I used many forms of escapism in my youth. I hated any feelings of negativity as I was always seen as the positive, bouncey type of person. So when I was down I would put on a brave face by pushing my negative feelings away. I had a fantastic knack of taking on other people’s baggage, especially those to whom I had close relationships with. Being a personal prop on most occasions I realise now was purely down to my own limited knowledge about the boundaries of compassion. But as I wanted to appear helpful and in control, I would numb my emotions with food or alcohol, but of course this never lasted long term, and I would always feel more worse off than I did before!
When your body produces an emotion sometimes you will find it easy to feel the emotion, or other times you may try to cover it up in the hope that it goes away. In particular we have become accustomed to embracing only positive feelings and pushing down the negative ones. Our survival mechanism kicks in and we are determined to fight it!
But it’s good to be reminded that your emotions will always be trying to tell you something that you may not even be consciously aware of. Most significantly, your mind and your body are connected so if there is something “on your mind” your emotions will communicate with your body and it could manifest in illness or a pain somewhere. Stress is the perfect trigger for this. In addition your own internal self talk has an impact on your mood. If you speak to yourself in a negative way, you will bring more negative feelings in which can manifest through your body’s aches and pains.
If you want to improve how you feel, a good place to start is to tune in to your emotions more often, allow your body to “feel” instead of attempting to push feelings away with food, alcohol or drugs etc. Take time to be on your own; meditate, write a journal or just be still so you can acknowledge yourself. With the pressure of all that is expected of you whether it’s at work, looking after the kids, or putting energy into a relationship, it’s important that you can take time to relax or do something you really enjoy. If you are frequently unwell or catch germs easily, it could mean that you are run down, stressed, unhappy, frustrated, carrying around guilt etc, as well as having a weak immune system. If not released, these emotions can cause you to feel unwell and have an impact on your sleep too.

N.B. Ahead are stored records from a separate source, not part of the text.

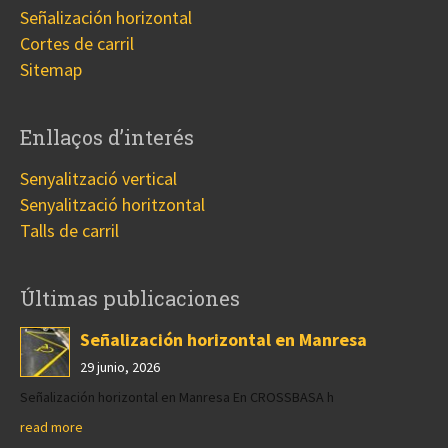
Señalización horizontal
Cortes de carril
Sitemap
Enllaços d’interés
Senyalització vertical
Senyalització horitzontal
Talls de carril
Últimas publicaciones
Señalización horizontal en Manresa
29 junio, 2026
Señalización horizontal en Manresa En CROSSBASA h
read more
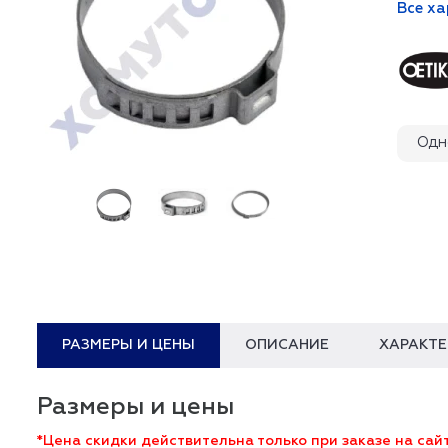
Все х
Одн
РАЗМЕРЫ И ЦЕНЫ
ОПИСАНИЕ
ХАРАКТ
Размеры и цены
*Цена скидки действительна только при заказе на сайт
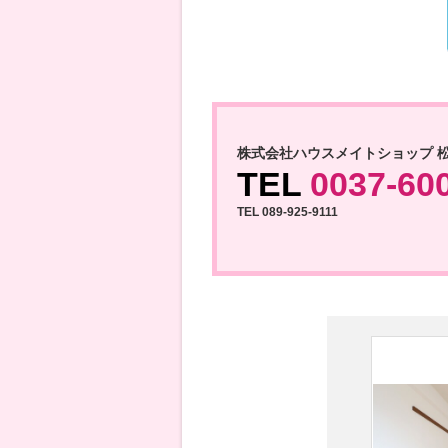
株式会社ハウスメイトショップ 
TEL
0037-60
TEL 089-925-9111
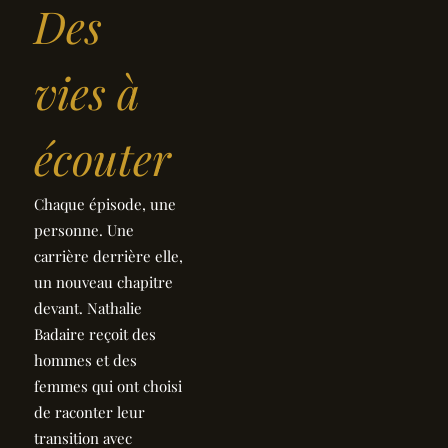
Des
France de la filiale
Signature de Vinci,
Patrick Recroix est
vies à
un retraité actif...
écouter
Chaque épisode, une
Échange avec
Jean-Loup
personne. Une
Chiflet
carrière derrière elle,
À 82 ans, Jean-
un nouveau chapitre
Loup Chiflet dit
n’avoir jamais
devant. Nathalie
autant travaillé.
Badaire reçoit des
Après une carrière
hommes et des
dans le...
femmes qui ont choisi
de raconter leur
transition avec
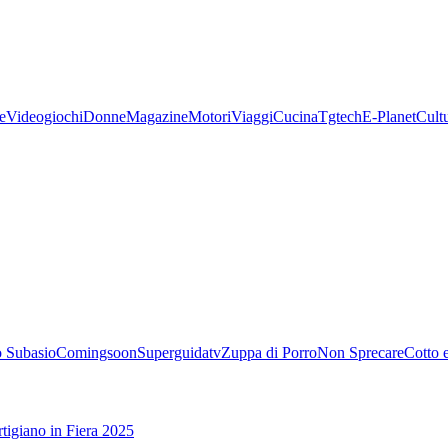
e
Videogiochi
Donne
Magazine
Motori
Viaggi
Cucina
Tgtech
E-Planet
Cult
 Subasio
Comingsoon
Superguidatv
Zuppa di Porro
Non Sprecare
Cotto 
tigiano in Fiera 2025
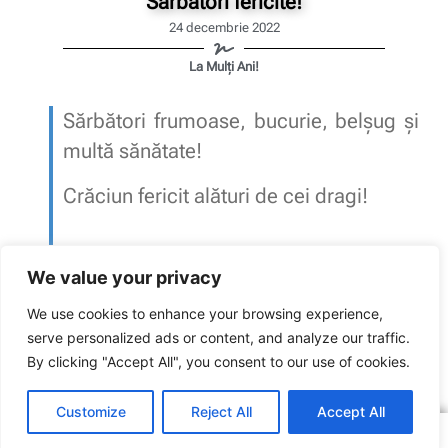
Sărbători fericite!
24 decembrie 2022
La Mulți Ani!
Sărbători frumoase, bucurie, belșug și
multă sănătate!
Crăciun fericit alături de cei dragi!
We value your privacy
Cu drag,
Echipa SNST
We use cookies to enhance your browsing experience,
serve personalized ads or content, and analyze our traffic.
Sindicatul Național Sport și Tineret: Sărbători fericite!
By clicking "Accept All", you consent to our use of cookies.
ARTICOLUL ANTERIOR
ARTICOLUL URMĂTOR
Ministerul Sportului obligat la penalități
SNST are Contract colectiv de muncă și la Harghita
Customize
Reject All
Accept All
Copyright © 2016 – 2026 SNST
Sindicatul Național Sport și Tineret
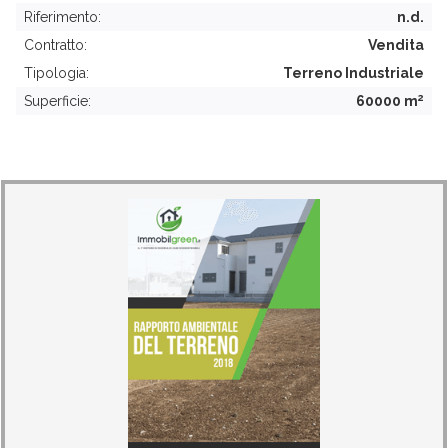
Riferimento:
n.d.
Contratto:
Vendita
Tipologia:
Terreno Industriale
2
Superficie:
60000 m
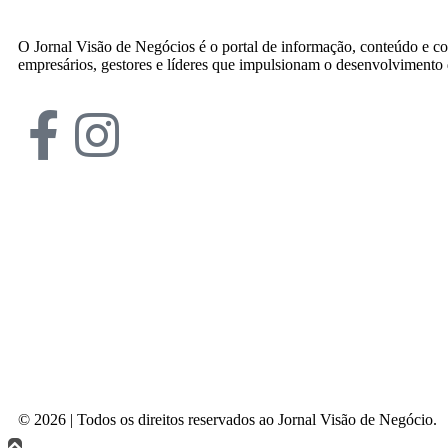
O Jornal Visão de Negócios é o portal de informação, conteúdo e c
empresários, gestores e líderes que impulsionam o desenvolvimento
© 2026 | Todos os direitos reservados ao Jornal Visão de Negócio.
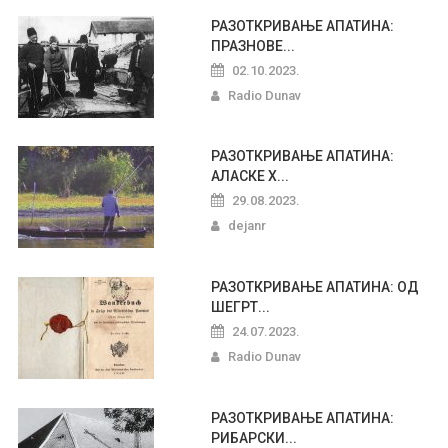
РАЗОТКРИВАЊЕ АПАТИНА:
ПРАЗНОВЕ...
02.10.2023.
Radio Dunav
РАЗОТКРИВАЊЕ АПАТИНА:
АЛАСКЕ Х...
29.08.2023.
dejanr
РАЗОТКРИВАЊЕ АПАТИНА: ОД
ШЕГРТ...
24.07.2023.
Radio Dunav
РАЗОТКРИВАЊЕ АПАТИНА:
РИБАРСКИ...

To end here is an extract out of one of my favourite books Living with Joy by Sanaya Roman ~
“Practice loving yourself today with your thoughts and your words. Make yourself right rather than wrong. Forgive yourself knowing that you are always doing the best you know how. Make yourself the authority of what is good for you. Feel the joy that comes from honouring who you are. At night, reflect on how the day felt and what changed as you opened to a new level of self love.”